I was happy to read Ian Bezek’s column in the Collegian this week about the high cost of attending college. As a former CSU student and Colorado resident, I think it’s important that students understand that college, while fun, can be a costly venture.
And, as Mr. Bezek aptly pointed out, student involvement in local politics can have an impact on those high costs.
I was disappointed that Mr. Bezek’s column lacked important fact-checking that is necessary when discussing such a critical issue. The assertion that CSU tuition is high because of new construction on campus lacks credibility.
Although it may be true that a very small proportion of tuition dollars is used to fund capital construction, a majority of that funding comes from university issued bonds not paid for with tuition dollars. A call to the school’s administration office would have confirmed that fact.
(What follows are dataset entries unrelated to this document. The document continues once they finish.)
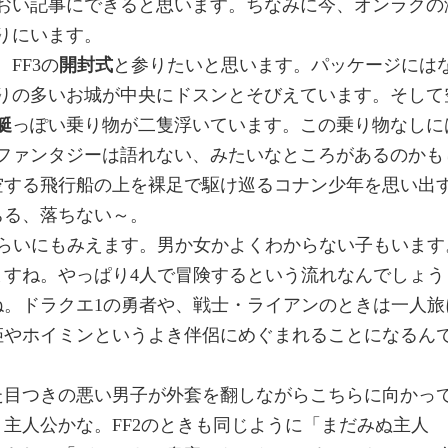
おい記事にできると思います。ちなみに今、オンラクの
りにいます。
FF3の
開封式
と参りたいと思います。パッケージには
りの多いお城が中央にドスンとそびえています。そして
艇
っぽい乗り物が二隻浮いています。この乗り物なしに
ファンタジーは語れない、みたいなところがあるのかも
空する飛行船の上を裸足で駆け巡るコナン少年を思い出
ちる、落ちない～。
ぐらいにもみえます。男か女かよくわからない子もいます
すね。やっぱり4人で冒険するという流れなんでしょう
ね。ドラクエ1の勇者や、戦士・ライアンのときは一人旅
姫やホイミンというよき伴侶にめぐまれることになるん
た目つきの悪い男子が外套を翻しながらこちらに向かっ
主人公かな。FF2のときも同じように「まだみぬ主人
In addition, Mr. Bezek’s claim that the state Legislature was able to avoid major funding cuts to higher education this year by employing a stop-gap measure that “(swiped) money from an insurance company’s rainy-day fund” is incorrect.
Although some in the Legislature did argue that $500 million in the reserve of Pinnacol Assurance, a quasi-state agency offering last resort workers compensation insurance, should be used to backfill the state’s budget shortfall, the strategy was never approved. The legislation to use the Pinnacol money died in the Statehouse after Gov. Bill Ritter said he would not support it.
Instead, the state kept higher education funding in place using funds generated from the American Recovery and Reinvestment Act.
CSU students should be aware that a continuation of the sour economic conditions in Colorado could lead to future large-scale cuts to higher education.
Most importantly, students should know that their voices can be heard at the Capitol. But, as Mr. Bezek accurately opined, that will only occur if they are aware of the reality facing them, their university and the state.